Have you tried your local farmers market? or maybe health food shops?


----------



## Westgolf (10 Jun 2008)

try Donnybrook Fare

westgolf


----------



## Upstihaggity (11 Jun 2008)

In Malahide farmers market- theres a local man who sells honey from his own bees- its lovely- but it's €7 a jar!


----------



## gipimann (11 Jun 2008)

Farmers' Market at Sonairte, located between Julianstown and Laytown - held every 2nd Sunday.   There's a beekeeper from Dunleer who sells honey from his own hives.   Cost €5.50 per jar.


----------



## Gerbera (11 Jun 2008)

Watch 'Fresh from the Farmers Market' tonight on RTE1 at 7.30pm, Clodagh McKenna is in Clare talking about Honey.


----------



## chlc (11 Jun 2008)

I buy mine in my local supervalu in Artane Dublin,  it is called Boyne Valley Honeyco. Mell Drogheda Co Louth and it is delicious over porridge and cost €4.50


----------



## gipimann (11 Jun 2008)

chlc said:


> I buy mine in my local supervalu in Artane Dublin, it is called Boyne Valley Honeyco. Mell Drogheda Co Louth and it is delicious over porridge and cost €4.50


 
Just to be aware that not all Boyne Valley Honey is sourced in Ireland - some of it is EU sourced and just bottled here.


----------



## Megan (11 Jun 2008)

Mellifont Abbey in Collon sell their honey that is produced in Collon.


----------



## ClubMan (11 Jun 2008)

Megan said:


> Mellifont Abbey in Collon sell their honey that is produced in Collon.


Do the bees commute from _Dublin _or have they been decentralised?


----------



## ontour (11 Jun 2008)

Folks,

Thank you very much, a few options there.  Interestingly enough, they seem to all be on the extended northside.... may be due to Clubman's theory of decentralisation,   all the butterflys are probably decentralised to the extended soutside of Wicklow and Wexford.

Thanks again !


----------



## ClubMan (11 Jun 2008)

Oddly enough there seemed to be a dearth of bees around _Dublin _last year but in recent weeks the place is buzzing with them as far as I can see.


----------



## nacho_libre (11 Jun 2008)

The bees here in the South are on strike at the moment. 
They refuse to go back to work until their demands are met.

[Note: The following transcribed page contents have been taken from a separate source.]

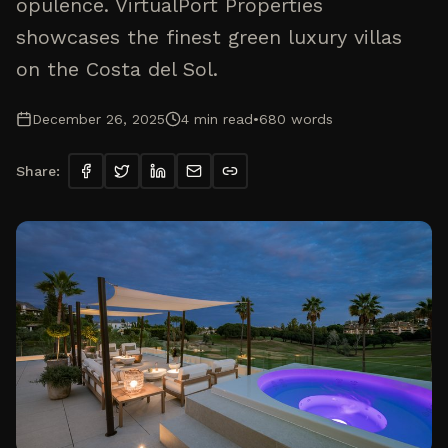
opulence. VirtualPort Properties
showcases the finest green luxury villas
on the Costa del Sol.
December 26, 2025
4
min read
•
680
words
Share: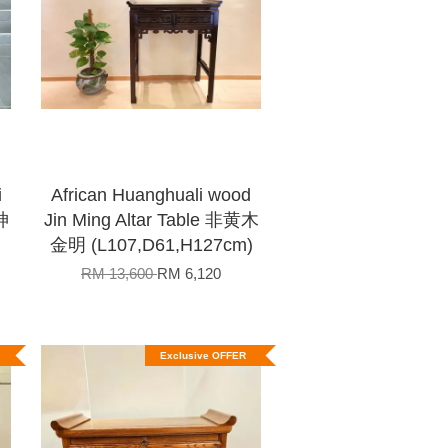
i
African Huanghuali wood
神
Jin Ming Altar Table 非黄木
)
金明 (L107,D61,H127cm)
RM 13,600
RM 6,120
Exclusive OFFER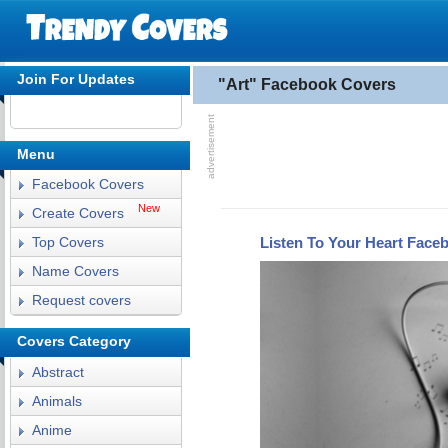
Join For Updates
"Art" Facebook Covers
Menu
Facebook Covers
New
Create Covers
Listen To Your Heart Face
Top Covers
Name Covers
Request covers
Covers Category
Abstract
Animals
Anime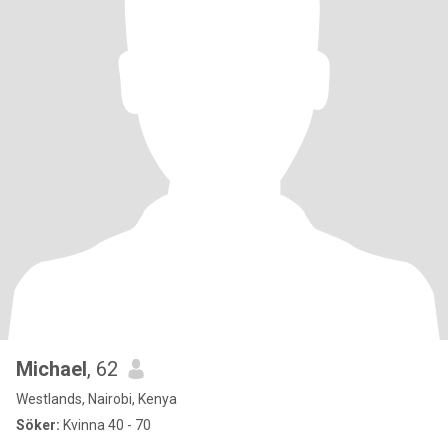
Michael
, 62
Westlands, Nairobi, Kenya
Söker:
Kvinna 40 - 70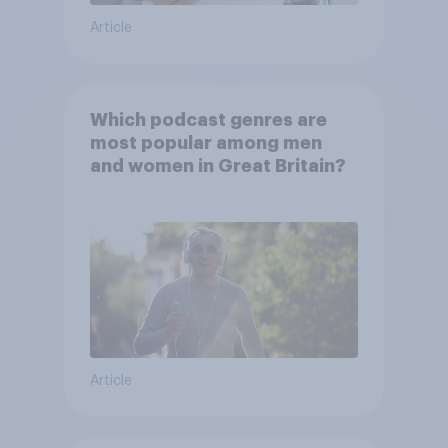
Article
Which podcast genres are
most popular among men
and women in Great Britain?
Article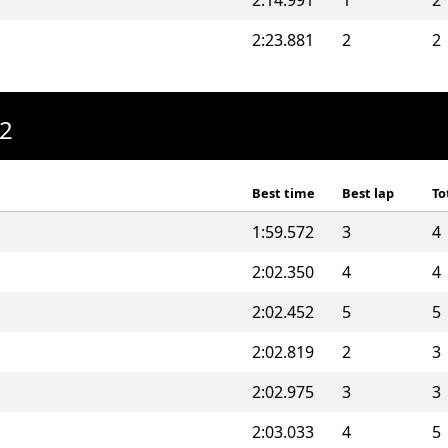
2:14.991
1
2
2:23.881
2
2
A2
Best time
Best lap
To
1:59.572
3
4
2:02.350
4
4
2:02.452
5
5
2:02.819
2
3
2:02.975
3
3
2:03.033
4
5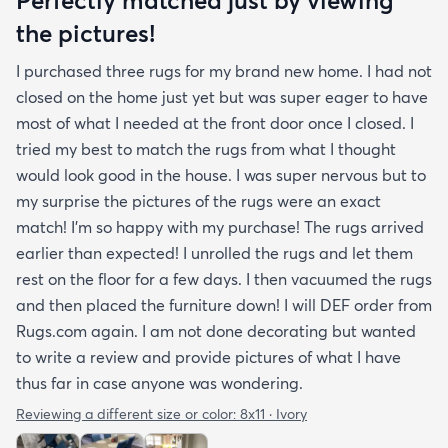
the pictures!
I purchased three rugs for my brand new home. I had not
closed on the home just yet but was super eager to have
most of what I needed at the front door once I closed. I
tried my best to match the rugs from what I thought
would look good in the house. I was super nervous but to
my surprise the pictures of the rugs were an exact
match! I’m so happy with my purchase! The rugs arrived
earlier than expected! I unrolled the rugs and let them
rest on the floor for a few days. I then vacuumed the rugs
and then placed the furniture down! I will DEF order from
Rugs.com again. I am not done decorating but wanted
to write a review and provide pictures of what I have
thus far in case anyone was wondering.
Reviewing a different size or color:
8x11 · Ivory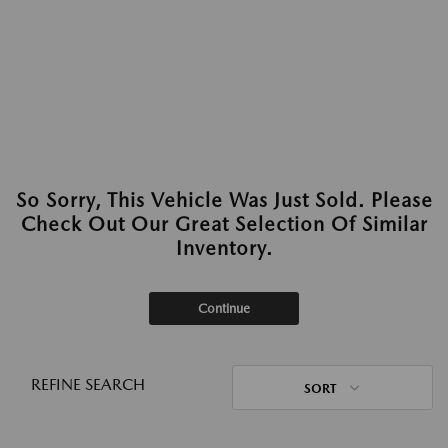
So Sorry, This Vehicle Was Just Sold. Please
Check Out Our Great Selection Of Similar
Inventory.
Continue
REFINE SEARCH
SORT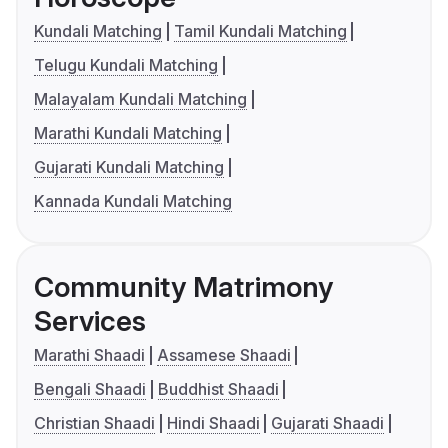
Kundali Matching
Tamil Kundali Matching
Telugu Kundali Matching
Malayalam Kundali Matching
Marathi Kundali Matching
Gujarati Kundali Matching
Kannada Kundali Matching
Community Matrimony
Services
Marathi Shaadi
Assamese Shaadi
Bengali Shaadi
Buddhist Shaadi
Christian Shaadi
Hindi Shaadi
Gujarati Shaadi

They want less flowers and more honey!


----------



## Janet (6 Mar 2012)

And sometimes in the Hopsack in Rathmines (I think mostly just as comb).


----------



## honeyman (11 Mar 2012)

*Irish honey*

You have to be careful when buying Irish honey a lot of them are just packed in Ireland even G Irish ones.  The best ones are raw honey ie. straight from the hive.  All commercial honey has to be heated up to pass trough the filters at a fast rate. It loses most of the taste and goodness. You can buy Irish honey in most health food shops. Try buy honey in your own area for full health benefit.


----------